I am 5'8" and I range from 130 - 135. I've been sitting here at 131 for the last several months, so anyway, here is a very average day while at home:
nonfat latte it's about 12 oz, I make on for dh and myself every single morning!
I eat breakfast midmorning. Sometimes an egg on dry toast, sometimes a bowl of "healthy" cereal, this morning I had my new favourite, bowl of hearty (NOT instant) oatmeal (1/2 cup oatmeal 1 cup water) with a bit of skim milk and honey on it. Then I put a banana on top and just eat peices of banana with each bite....it;s fabulous!!!
Lunch could be a can of healthy request soup, or a sandwich with tuna and lowfat mayo, I think today I'm having my other fav. I take a can of reduced sodium V8 juice, put it in a pan and dump in a bunch of frozen veggies (mostly brocolli....I LOVE brocolli!). Leftover rice is good in this soup too. I add a bunch of hot sauce for my taste too.
Mid afternoon snack might be a handful of pretzels, or fruit, or maybe a hard boiled egg, sometimes another nonfat latte if that sounds especially good.
dinner is usually something like this:
if I make a casserole, I make a steamed veggie with it.

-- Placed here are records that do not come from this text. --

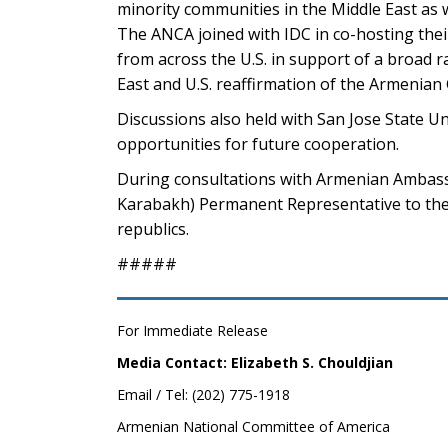
minority communities in the Middle East as 
The ANCA joined with IDC in co-hosting the
from across the U.S. in support of a broad r
East and U.S. reaffirmation of the Armenian
Discussions also held with San Jose State U
opportunities for future cooperation.
During consultations with Armenian Ambass
Karabakh) Permanent Representative to the 
republics.
#####
For Immediate Release
Media Contact: Elizabeth S. Chouldjian
Email / Tel: (202) 775-1918
Armenian National Committee of America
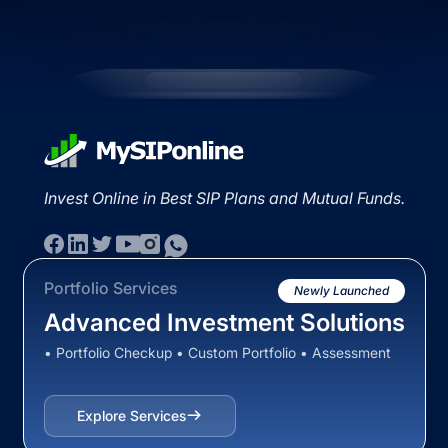
Invest Online in Best SIP Plans and Mutual Funds.
Portfolio Services
Newly Launched
Advanced Investment Solutions
• Portfolio Checkup • Custom Portfolio • Assessment
Explore Services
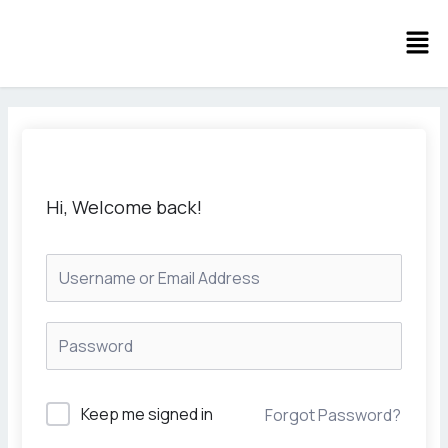
Skip
Men
to
content
Hi, Welcome back!
Keep me signed in
Forgot Password?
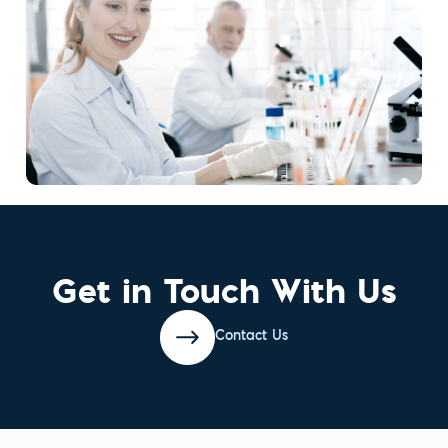
Get in Touch With Us
Contact Us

I then put a little casserole on my plate and loads and loads of veggies. Each bite I take has most veggies and just a bit of casserole for the flavour. If it's bbq, i just eat a little meat and a good helping of veggies and beans. If I make spegetti, I almost always do canned green beans with it. I put mostly beans on my plate and a a little pasta, then I put a bit of sauce over the whole thing.....mmmmmm
I can really go without snacking at nite, but once my dh starts, I'm dead meat. So I got myself and air popper and make air popped popcorn for myself that I put spray butter and salt on.
I drink lots and lots of water. If I feel hungry thoughout the day, I drink water first, sometimes the hunger goes away for an hour or so, and then I eat.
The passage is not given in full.